- _EXERCISE_: Output every record below precisely as it is written.

- _SUPPLIED RECORDS_:

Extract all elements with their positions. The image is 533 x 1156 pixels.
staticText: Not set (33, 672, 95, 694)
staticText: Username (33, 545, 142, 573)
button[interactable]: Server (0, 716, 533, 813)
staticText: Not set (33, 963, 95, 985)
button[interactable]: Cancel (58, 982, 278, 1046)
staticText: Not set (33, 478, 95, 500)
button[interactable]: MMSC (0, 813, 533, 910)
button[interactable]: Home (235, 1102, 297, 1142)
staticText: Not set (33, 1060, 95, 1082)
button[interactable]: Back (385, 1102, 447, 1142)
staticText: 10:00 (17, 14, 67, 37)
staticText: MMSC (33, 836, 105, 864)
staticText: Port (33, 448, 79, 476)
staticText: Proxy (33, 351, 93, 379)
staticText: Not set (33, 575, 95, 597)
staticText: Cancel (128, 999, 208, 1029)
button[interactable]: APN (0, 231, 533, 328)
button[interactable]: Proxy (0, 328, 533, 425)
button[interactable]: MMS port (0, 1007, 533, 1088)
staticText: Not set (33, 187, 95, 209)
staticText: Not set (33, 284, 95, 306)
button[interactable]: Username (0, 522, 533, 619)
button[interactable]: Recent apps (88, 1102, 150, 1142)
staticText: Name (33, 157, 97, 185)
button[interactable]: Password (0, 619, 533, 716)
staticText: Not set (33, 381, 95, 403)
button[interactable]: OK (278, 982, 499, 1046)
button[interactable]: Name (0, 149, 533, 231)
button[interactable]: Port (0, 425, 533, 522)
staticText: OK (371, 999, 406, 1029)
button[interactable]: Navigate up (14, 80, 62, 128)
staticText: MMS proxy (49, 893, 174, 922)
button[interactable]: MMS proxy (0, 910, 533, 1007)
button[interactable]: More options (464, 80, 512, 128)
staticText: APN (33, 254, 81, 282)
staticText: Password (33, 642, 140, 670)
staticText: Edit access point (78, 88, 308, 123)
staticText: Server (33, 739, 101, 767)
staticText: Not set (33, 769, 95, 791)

- _OUTPUT OF THE TASK_:
Extract all elements with their positions. The image is 533 x 1156 pixels.
staticText: Not set (33, 672, 95, 694)
staticText: Username (33, 545, 142, 573)
button[interactable]: Server (0, 716, 533, 813)
staticText: Not set (33, 963, 95, 985)
button[interactable]: Cancel (58, 982, 278, 1046)
staticText: Not set (33, 478, 95, 500)
button[interactable]: MMSC (0, 813, 533, 910)
button[interactable]: Home (235, 1102, 297, 1142)
staticText: Not set (33, 1060, 95, 1082)
button[interactable]: Back (385, 1102, 447, 1142)
staticText: 10:00 (17, 14, 67, 37)
staticText: MMSC (33, 836, 105, 864)
staticText: Port (33, 448, 79, 476)
staticText: Proxy (33, 351, 93, 379)
staticText: Not set (33, 575, 95, 597)
staticText: Cancel (128, 999, 208, 1029)
button[interactable]: APN (0, 231, 533, 328)
button[interactable]: Proxy (0, 328, 533, 425)
button[interactable]: MMS port (0, 1007, 533, 1088)
staticText: Not set (33, 187, 95, 209)
staticText: Not set (33, 284, 95, 306)
button[interactable]: Username (0, 522, 533, 619)
button[interactable]: Recent apps (88, 1102, 150, 1142)
staticText: Name (33, 157, 97, 185)
button[interactable]: Password (0, 619, 533, 716)
staticText: Not set (33, 381, 95, 403)
button[interactable]: OK (278, 982, 499, 1046)
button[interactable]: Name (0, 149, 533, 231)
button[interactable]: Port (0, 425, 533, 522)
staticText: OK (371, 999, 406, 1029)
button[interactable]: Navigate up (14, 80, 62, 128)
staticText: MMS proxy (49, 893, 174, 922)
button[interactable]: MMS proxy (0, 910, 533, 1007)
button[interactable]: More options (464, 80, 512, 128)
staticText: APN (33, 254, 81, 282)
staticText: Password (33, 642, 140, 670)
staticText: Edit access point (78, 88, 308, 123)
staticText: Server (33, 739, 101, 767)
staticText: Not set (33, 769, 95, 791)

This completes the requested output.